Despite the name of the bookshop, though, there are no cats to be found within—as Kobari explains, even though he likes cats and used to keep one, he did not want Hiruneko to be a place that people visit because there are cats around. Instead, because he wants people to become more interested in books, he has taken to using the shop as a gallery to showcase works by artists and authors, as well as selling sundry goods from Nordic countries. He believes that such experiences, which lead to encounters with authors and books for those who visit the shop, are things that traditional brick-and-mortar bookshops can provide, unlike online retailers.

 

The interior of Hiruneko Books, a very cosy bookstore. (Image credit: Hiruneko Books / Kobari Takashi)

 

While the rest of the collection in his shop contains a wide range of books, it is his corner devoted to cat books that sets it apart from other book stores—from picture books to essay compilations, photo books and magazines, there are all sorts of publications guaranteed to satisfy any cat lover. There is even a picture book from Kobari’s own label, Hiruneko Label, with Kobari planning to release more books in the future.

 

Even though print media has been on a decline for a while, with many printing houses and magazine publishers either suspending, or closing down entirely, it is heartening to see individuals like Kobari still try their hand at making bookshops succeed in an effort to conserve reading culture. He has expanded  to a larger shop in April this year and is widening the range of books he carries, so hopefully there will be more cat-related tomes to satisfy the cat lovers in all of us!

 

A cat prowling the steps leading to Yanaka Ginza. (Image credit: Tokutomi Masaki / CC BY-NC 2.0)

 

As a side note, the Yanesen area is also known for being a cat area, and one is sure to encounter many felines basking in the sun or on their daily prowl while exploring the many back avenues. For those who would like to explore what an old-school shopping street frequented by locals looks like, Yanaka Ginza (谷中銀座) is right up your alley, with its many small shops selling daily necessities and food still frequented by residents, a sure sign that this place is not catering only to tourists. If the weather is hot and you feel like you need something cold, swing by Himitsu-dō (ひみつ堂), a kakigori (かき氷) place known for their finely shaved ice that uses natural ice from Nikko (日光) in Tochigi (栃木県 Tochigi-ken), as well as a wide selection of sauces made in-house and only from the best of fruits! The queues are very long in summer, and queue number tickets are usually all issued by noon, so you will have to plan quite a bit if you would like to enjoy their shaved ice!
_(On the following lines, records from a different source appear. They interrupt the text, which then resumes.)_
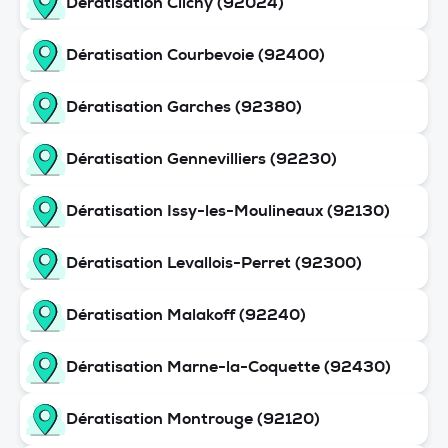
Dératisation Clichy (92024)
Dératisation Courbevoie (92400)
Dératisation Garches (92380)
Dératisation Gennevilliers (92230)
Dératisation Issy-les-Moulineaux (92130)
Dératisation Levallois-Perret (92300)
Dératisation Malakoff (92240)
Dératisation Marne-la-Coquette (92430)
Dératisation Montrouge (92120)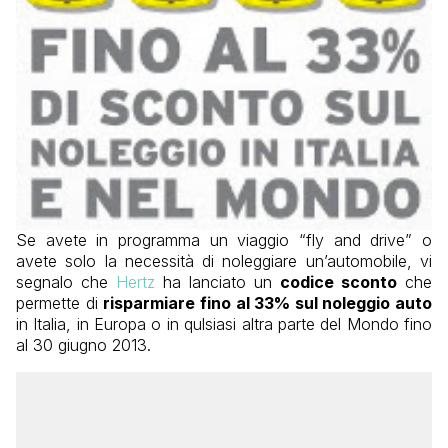
Se avete in programma un viaggio “fly and drive” o
avete solo la necessità di noleggiare un’automobile, vi
segnalo che
Hertz
ha lanciato un
codice sconto
che
permette di
risparmiare fino al 33% sul noleggio auto
in Italia, in Europa o in qulsiasi altra parte del Mondo fino
al 30 giugno 2013.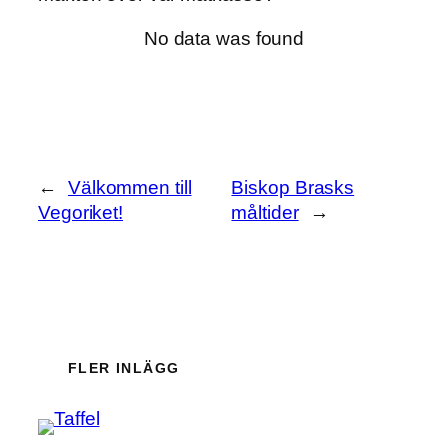
No data was found
←
Välkommen till
Biskop Brasks
Vegoriket!
måltider
→
FLER INLÄGG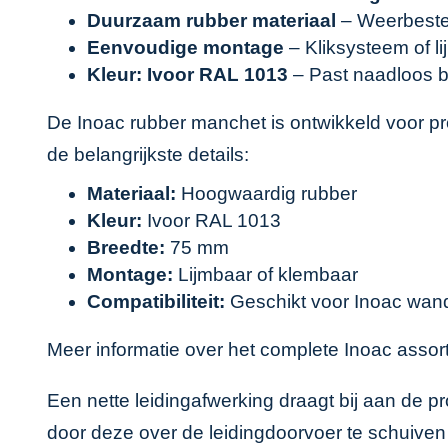
Duurzaam rubber materiaal
– Weerbesten
Eenvoudige montage
– Kliksysteem of l
Kleur: Ivoor RAL 1013
– Past naadloos bi
De Inoac rubber manchet is ontwikkeld voor pr
de belangrijkste details:
Materiaal:
Hoogwaardig rubber
Kleur:
Ivoor RAL 1013
Breedte:
75 mm
Montage:
Lijmbaar of klembaar
Compatibiliteit:
Geschikt voor Inoac wandu
Meer informatie over het complete Inoac assor
Een nette leidingafwerking draagt bij aan de pr
door deze over de leidingdoorvoer te schuiven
There is also the YANESEN Tourist Information and Culture Center to visit if you would like to find out more about what can be found in the area, or if you would like to experience traditional Japanese culture such as the tea ceremony (茶道 sadō) and ikebana (生花) flower arranging.

 

Hiruneko Books (ひるねこBOOKS)
Address: 2-1-14-101 Yanaka, Taito-ku, Tokyo, 110-0001
Nearest station: Nezu Station (根津駅), JR Nippori Station (JR日暮里駅)
TEL: +81-70-3107-6169

Writer’s note: Hiruneko Books has ceased operations at its old address as of 29 March, and has reopened at a new location a stone’s throw away (100m) on 22 April. The new address is: 2-5-22-101 Yanaka, Taito-ku, Tokyo, 110-0001. (Information correct as of 11 April 2021.)
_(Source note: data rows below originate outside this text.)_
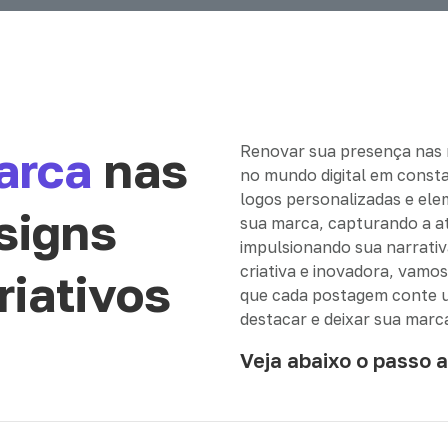
arca
nas
Renovar sua presença nas r
no mundo digital em consta
logos personalizadas e el
signs
sua marca, capturando a a
impulsionando sua narrati
criativa e inovadora, vamos 
riativos
que cada postagem conte u
destacar e deixar sua marca
Veja abaixo o passo a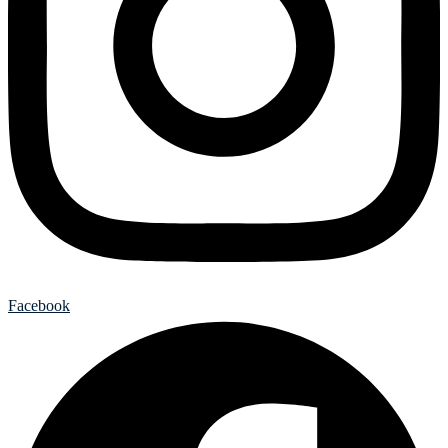
Facebook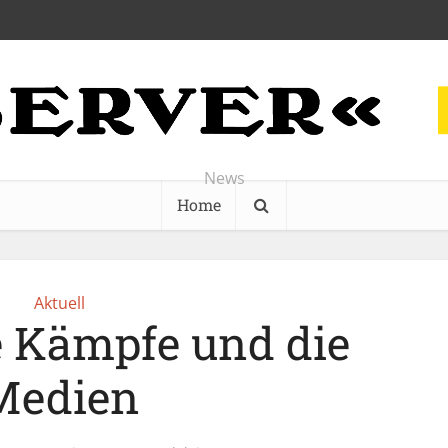
News
Home
Aktuell
e Kämpfe und die
Medien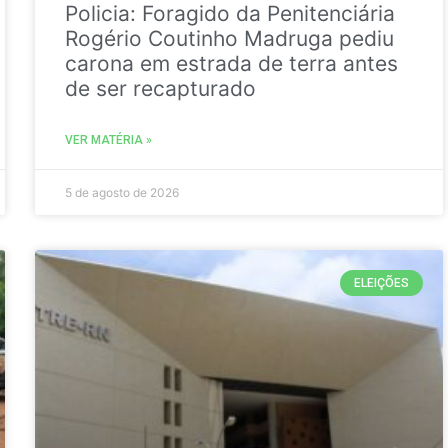
Policia: Foragido da Penitenciária
Rogério Coutinho Madruga pediu
carona em estrada de terra antes
de ser recapturado
VER MATÉRIA »
5 de agosto de 2026
ELEIÇÕES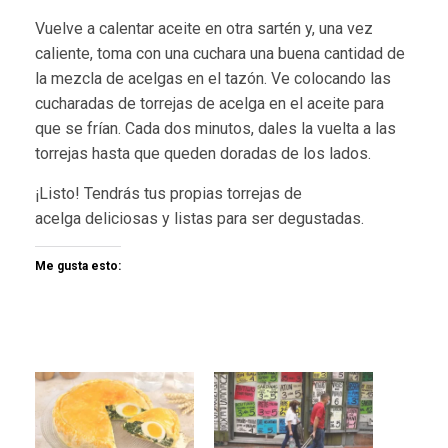
Vuelve a calentar aceite en otra sartén y, una vez
caliente, toma con una cuchara una buena cantidad de
la mezcla de acelgas en el tazón. Ve colocando las
cucharadas de torrejas de acelga en el aceite para
que se frían. Cada dos minutos, dales la vuelta a las
torrejas hasta que queden doradas de los lados.
¡Listo! Tendrás tus propias torrejas de
acelga deliciosas y listas para ser degustadas.
Me gusta esto:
Hiruneko Books is a short 6-minute walk from Nezu Station. Alternatively, it is a 15-minute walk from JR Nippori Station, which serves the JR Yamanote, Keihin-Tohoku and Joban Lines, all of which link to Ueno, Shinagawa, and Tokyo.

 

Closing

It is an understatement to say that the Japanese love their cats—not only have cats surpassed dogs in terms of the numbers of them being kept as pets, there are many, many places in the country dedicated to these furry felines. The four introduced over these two parts are but a small sample of what can be found in Japan—when the time comes when we can all travel to Japan again, and hopefully you will not only explore these places, but also find one or two of your own!